Raped for Her Faith: The Horror Faced by a Christian Woman in Pakistan’s Punjab

In a dusty village in Pakistan’s Punjab province, the quiet life of a Christian mother of five was shattered on a summer afternoon—violated not only by one man’s monstrous crime, but by a society that looked the other way.

On June 11, in Chak No. 134/16L village in Khanewal District, 36-year-old [name withheld] was resting alone in her modest home. Her five children had gone to their grandparents’ house. Her body ached with illness, and she hoped the silence would offer relief. But through that silence crept a terror she had feared for over a year—Rashid Anwaar.

He had stalked her in broad daylight, harassed her with demands to convert to Islam, and threatened her with violence if she didn’t agree to marry him. Her husband, Indrias Paulus, a brick kiln laborer, had pleaded with Anwaar’s family to intervene. But no one cared to stop him.

That afternoon, Anwaar entered her home through an open door, locked the room from inside, and raped her at gunpoint.

“She tried to run,” Indrias said, his voice cracking, “but he tore her clothes. He told her he would kill her if she screamed.”

Indrias and his brother-in-law, Pervaiz, had come home for lunch and were horrified to hear her cries from the locked room. They pounded on the door. When it opened, it wasn’t her they saw first, but him. Gun in hand, Anwaar walked out, pointed his weapon at them, and vanished over the boundary wall. In his haste, he dropped his phone and left his motorcycle behind.

Inside the room, they found her—shaking, broken, devastated.

Police were called, a report was filed, and evidence collected. But justice did not come swiftly. The delay in Anwaar’s arrest allowed him to seek pre-arrest bail, exploiting the system as so many predators do. Only after three days and relentless pressure from the family and rights activists was he finally arrested.

Even then, the family wasn’t informed.

“She cries every night,” Indrias said. “She can’t sleep. She can’t even face our children.”

Their eldest son, just sixteen, keeps asking what happened. She has no answer.

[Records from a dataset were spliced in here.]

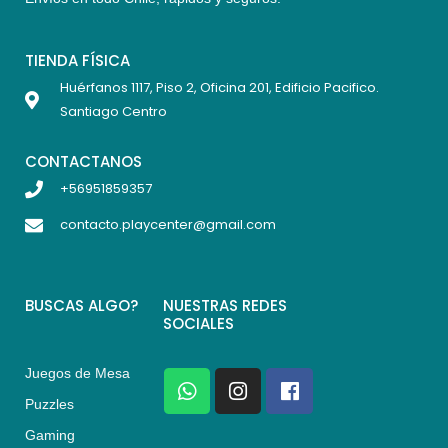
TIENDA FÍSICA
Huérfanos 1117, Piso 2, Oficina 201, Edificio Pacifico.
Santiago Centro
CONTACTANOS
+56951859357
contacto.playcenter@gmail.com
BUSCAS ALGO?
NUESTRAS REDES
SOCIALES
Juegos de Mesa
W
I
F
h
n
a
Puzzles
a
s
c
Gaming
t
t
e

“How do I tell him,” she whispers, her voice hollow, “that his mother was defiled by a man who believed his religion and power made me nothing?”

This is not just a story of one woman. This is a story of every Christian, Hindu, and minority girl in Pakistan who walks in fear. Rights activist Joseph Janssen calls this case “a tragic but familiar reminder of the dangerous intersection of gender-based violence and religious persecution.”

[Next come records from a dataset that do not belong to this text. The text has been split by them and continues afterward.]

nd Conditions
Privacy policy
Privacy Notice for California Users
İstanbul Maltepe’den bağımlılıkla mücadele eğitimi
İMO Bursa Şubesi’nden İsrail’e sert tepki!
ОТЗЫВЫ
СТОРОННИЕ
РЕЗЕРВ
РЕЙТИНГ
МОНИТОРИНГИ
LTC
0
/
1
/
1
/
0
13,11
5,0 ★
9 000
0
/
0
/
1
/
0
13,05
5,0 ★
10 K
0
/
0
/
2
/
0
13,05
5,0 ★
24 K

“This wasn’t just rape,” Janssen said. “This was a hate crime. A message. That her faith, her dignity, her body—they were his for the taking.”

And in a society where silence protects power, and victims live in fear, the fight for justice becomes a second trauma. But the family is not backing down.

Yet no legal battle can erase what happened. No verdict will take away the terror she felt, or the trust shattered in her children’s eyes.

All she wanted was to live in peace.

And for that, she paid with everything.